Task goal: The expected output is the full data, repeated exactly, without pictures.

------------------------------------

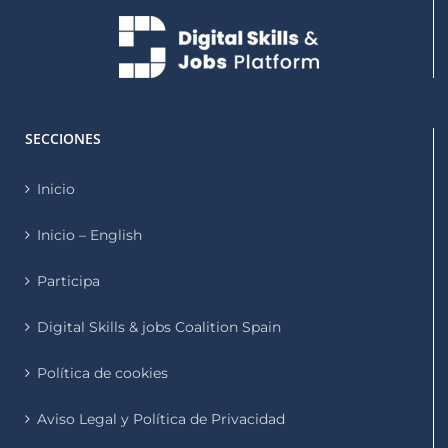
SECCIONES
Inicio
Inicio – English
Participa
Digital Skills & jobs Coalition Spain
Política de cookies
Aviso Legal y Política de Privacidad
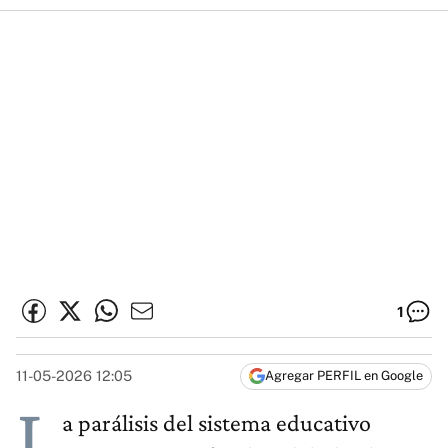
1
11-05-2026 12:05
Agregar PERFIL en Google
L
a parálisis del sistema educativo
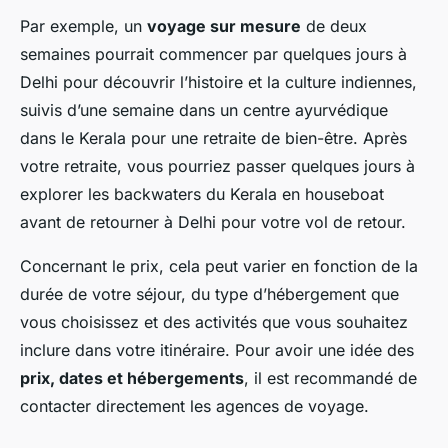
Par exemple, un
voyage sur mesure
de deux
semaines pourrait commencer par quelques jours à
Delhi pour découvrir l’histoire et la culture indiennes,
suivis d’une semaine dans un centre ayurvédique
dans le Kerala pour une retraite de bien-être. Après
votre retraite, vous pourriez passer quelques jours à
explorer les backwaters du Kerala en houseboat
avant de retourner à Delhi pour votre vol de retour.
Concernant le prix, cela peut varier en fonction de la
durée de votre séjour, du type d’hébergement que
vous choisissez et des activités que vous souhaitez
inclure dans votre itinéraire. Pour avoir une idée des
prix, dates et hébergements
, il est recommandé de
contacter directement les agences de voyage.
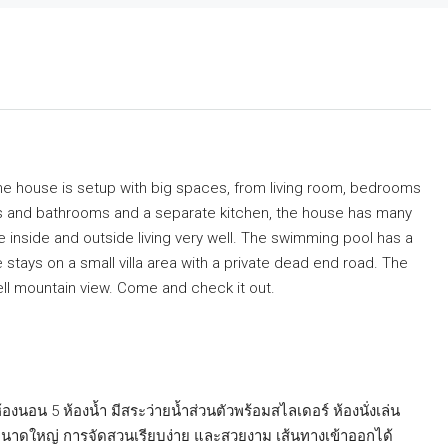
 The house is setup with big spaces, from living room, bedrooms
ms and bathrooms and a separate kitchen, the house has many
e inside and outside living very well. The swimming pool has a
 stays on a small villa area with a private dead end road. The
well mountain view. Come and check it out.
้องนอน 5 ห้องน้ำ มีสระว่ายน้ำส่วนตัวพร้อมสไลเดอร์ ห้องนั่งเล่น
ขนาดใหญ่ การจัดสวนเรียบง่าย และสวยงาม เส้นทางเข้าออกได้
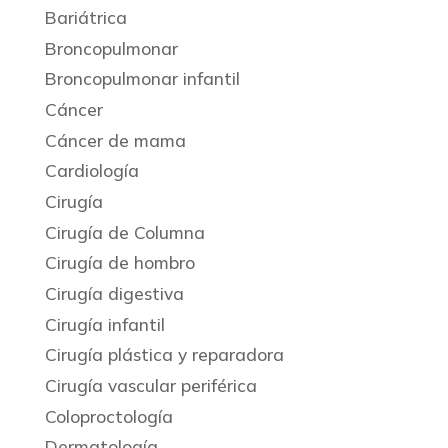
Bariátrica
Broncopulmonar
Broncopulmonar infantil
Cáncer
Cáncer de mama
Cardiología
Cirugía
Cirugía de Columna
Cirugía de hombro
Cirugía digestiva
Cirugía infantil
Cirugía plástica y reparadora
Cirugía vascular periférica
Coloproctología
Dermatología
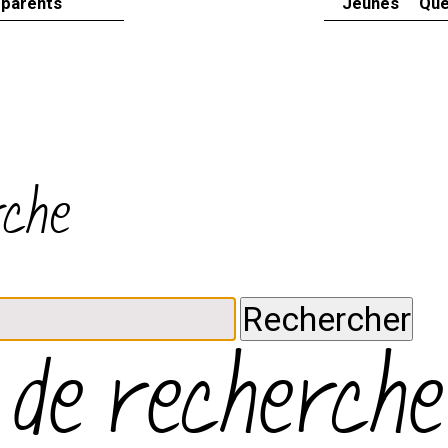
 parents
Jeunes
Que
rche
 de recherche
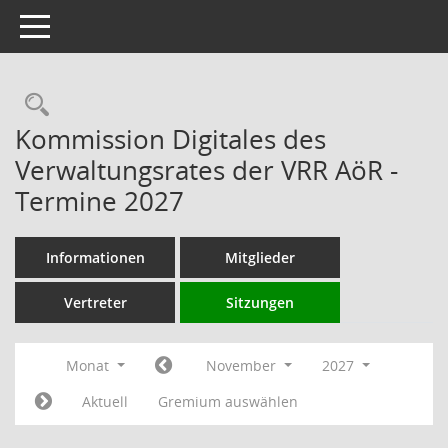
Toggle navigation
Rechercheauswahl
Kommission Digitales des
Verwaltungsrates der VRR AöR -
Termine 2027
Informationen
Mitglieder
Vertreter
Sitzungen
Monat
November
2027
Aktuell
Gremium auswählen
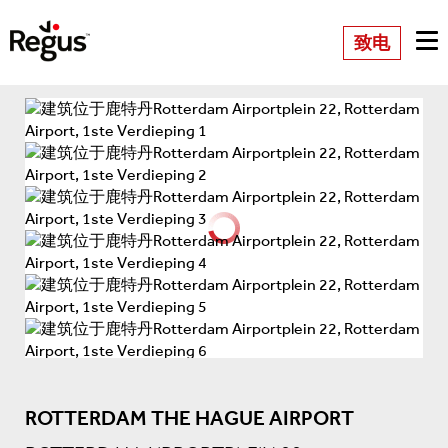
致电
ROTTERDAM THE HAGUE AIRPORT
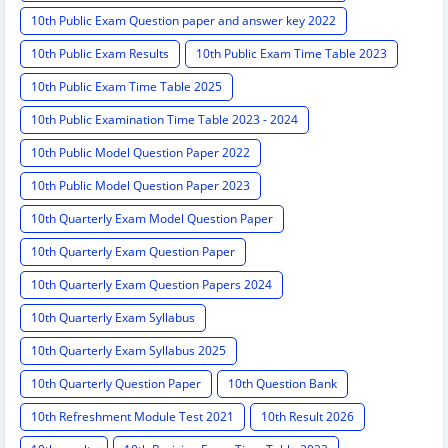
10th Public Exam Question paper and answer key 2022
10th Public Exam Results
10th Public Exam Time Table 2023
10th Public Exam Time Table 2025
10th Public Examination Time Table 2023 - 2024
10th Public Model Question Paper 2022
10th Public Model Question Paper 2023
10th Quarterly Exam Model Question Paper
10th Quarterly Exam Question Paper
10th Quarterly Exam Question Papers 2024
10th Quarterly Exam Syllabus
10th Quarterly Exam Syllabus 2025
10th Quarterly Question Paper
10th Question Bank
10th Refreshment Module Test 2021
10th Result 2026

------------------------------------

Solution below:
SECCIONES
Inicio
Inicio – English
Participa
Digital Skills & jobs Coalition Spain
Política de cookies
Aviso Legal y Política de Privacidad
1
11-05-2026 12:05
Agregar PERFIL en Google
L
a parálisis del sistema educativo
Par exemple, un
voyage sur mesure
de deux
semaines pourrait commencer par quelques jours à
Delhi pour découvrir l’histoire et la culture indiennes,
suivis d’une semaine dans un centre ayurvédique
dans le Kerala pour une retraite de bien-être. Après
votre retraite, vous pourriez passer quelques jours à
explorer les backwaters du Kerala en houseboat
avant de retourner à Delhi pour votre vol de retour.
Concernant le prix, cela peut varier en fonction de la
durée de votre séjour, du type d’hébergement que
vous choisissez et des activités que vous souhaitez
inclure dans votre itinéraire. Pour avoir une idée des
prix, dates et hébergements
, il est recommandé de
contacter directement les agences de voyage.
 The house is setup with big spaces, from living room, bedrooms
ms and bathrooms and a separate kitchen, the house has many
e inside and outside living very well. The swimming pool has a
 stays on a small villa area with a private dead end road. The
well mountain view. Come and check it out.
้องนอน 5 ห้องน้ำ มีสระว่ายน้ำส่วนตัวพร้อมสไลเดอร์ ห้องนั่งเล่น
ขนาดใหญ่ การจัดสวนเรียบง่าย และสวยงาม เส้นทางเข้าออกได้
Bariátrica
Broncopulmonar
Broncopulmonar infantil
Cáncer
Cáncer de mama
Cardiología
Cirugía
Cirugía de Columna
Cirugía de hombro
Cirugía digestiva
Cirugía infantil
Cirugía plástica y reparadora
Cirugía vascular periférica
Coloproctología
Dermatología
 parents
Jeunes
Que
rche
 de recherche
Toggle navigation
Rechercheauswahl
Kommission Digitales des
Verwaltungsrates der VRR AöR -
Termine 2027
Informationen
Mitglieder
Vertreter
Sitzungen
Monat
November
2027
Aktuell
Gremium auswählen
致电
ROTTERDAM THE HAGUE AIRPORT
10th Public Exam Question paper and answer key 2022
10th Public Exam Results
10th Public Exam Time Table 2023
10th Public Exam Time Table 2025
10th Public Examination Time Table 2023 - 2024
10th Public Model Question Paper 2022
10th Public Model Question Paper 2023
10th Quarterly Exam Model Question Paper
10th Quarterly Exam Question Paper
10th Quarterly Exam Question Papers 2024
10th Quarterly Exam Syllabus
10th Quarterly Exam Syllabus 2025
10th Quarterly Question Paper
10th Question Bank
10th Refreshment Module Test 2021
10th Result 2026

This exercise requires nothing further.